Alternative Options After H-1B Cap

April 4, 2025

On March 31, 2025, USCIS announced that it received enough electronic registrations for unique beneficiaries during the initial registration period to reach the fiscal year 2026 H-1B cap and has notified employers of the selection results.

So, what are your options if you have not been selected in this year’s lottery process? Although no new cap-subject H-1B registrations may be submitted, employers and foreign nationals may be able to take advantage of other visa categories, as follows:

  • Cap-exempt H-1B: Some H-1B petitions are exempt from the cap by virtue of the type of petitioner or the type of work being done. These are petitions filed on behalf of a worker who is or will be employed at an institution of higher education or a related or affiliated nonprofit entity, and petitions filed on behalf of a worker who is or will be employed at a nonprofit research organization or a governmental research organization. Petitions for J-1 international medical graduates who have received waivers under the Conrad 30 program are also exempt from the cap.
  • B-1 – The B-1 category allows a foreign national to enter the United States to participate in business activities on behalf of a foreign employer. Generally, a person in B-1 status may not engage in productive employment in the United States.  Allowable B-1 activities include consulting/meeting with business associates, attending a professional conference, participating in training, or negotiating contracts.
  • E-3 – The E-3 category is limited to nationals of Australia and is capped at 10,500 per fiscal year, although that quota has never been filled. The substantive requirements of the E-3 are very similar to the H-1B category.  There must be an offer of employment in a “specialty occupation” and the individual must possess a bachelor’s degree or the equivalent in a field related to the employment.
  • TN – The United States-Mexico-Canada Agreement (USMCA) between the U.S., Canada, and Mexico allows for simplified immigration travel between and among the three countries. For purposes of employment in the U.S., citizens of Canada and Mexico who are coming to the U.S. to work in certain professions may be eligible to enter in TN status. To qualify for TN status, the foreign national must be a citizen of Canada or Mexico, must have a prearranged offer of employment in the U.S., and must meet the educational/experience qualifications for the occupation, which are defined in the USMCA agreement. In addition, individuals must intend to work in one of the occupations listed in the USMCA agreement.
  • E-1 / E-2 – The E-1/E-2 categories require that the person be a national of a country with which the U.S. has an appropriate treaty of commerce and that the prospective employer is majority owned by nationals of that same treaty country or by corporate entities having the “nationality” of the treaty country.
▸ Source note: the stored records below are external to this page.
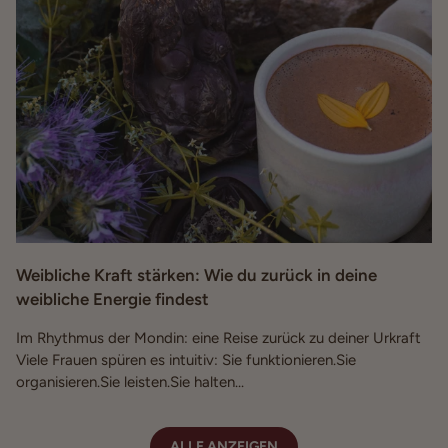
Weibliche Kraft stärken: Wie du zurück in deine
weibliche Energie findest
Im Rhythmus der Mondin: eine Reise zurück zu deiner Urkraft
Viele Frauen spüren es intuitiv: Sie funktionieren.Sie
organisieren.Sie leisten.Sie halten...
ALLE ANZEIGEN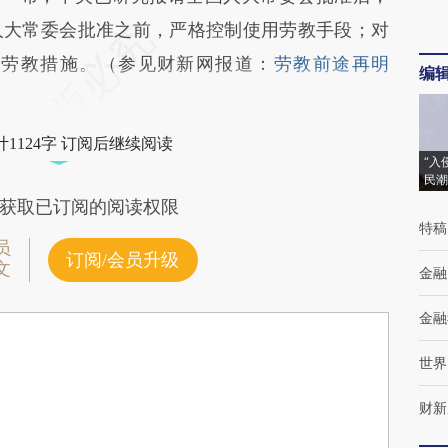
人大常委会批准之前，严格控制使用劳教手段；对
取劳教措施。（参见财新网报道：
劳教前途再明
编
1124字 订阅后继续阅读
“入
民潮
获取已订阅的阅读权限
特稿
员
订阅/会员升级
文
金融
金融
世界
财新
These owners/corporate entities must either have made a “substantial” investment in the U.S. or there must be “substantial” trade between the U.S. and the treaty country.  In addition, the offered position must be executive or supervisory or involve “essential skills.”
  • F-1 – The F-1 student visa category permits employment under various circumstances, most commonly through Curricular Practical Training (CPT) or Optional Practical Training (OPT). There is a 12-month limit on OPT unless the person has a designated STEM (Science, Technology, Engineering, or Mathematics) degree and the employer participates in the E-Verify employment verification program, in which case an additional 24 months of post-graduation OPT is available.
  • L-1 – The L-1 visa category allows U.S. employers to transfer employees of related overseas entities to work temporarily in the U.S. The U.S. and foreign entities must have a qualifying corporate relationship (parent/subsidiary, affiliate, etc.), the employee to be transferred must have worked for the related entity overseas for at least one year, and the offered position must be managerial/executive or must involve “specialized knowledge.”
  • O-1 – The O-1 category is available for persons of extraordinary ability who can document sustained national or international acclaim in their field.

Finally, there are various visa categories available for training that might be useful in certain circumstances.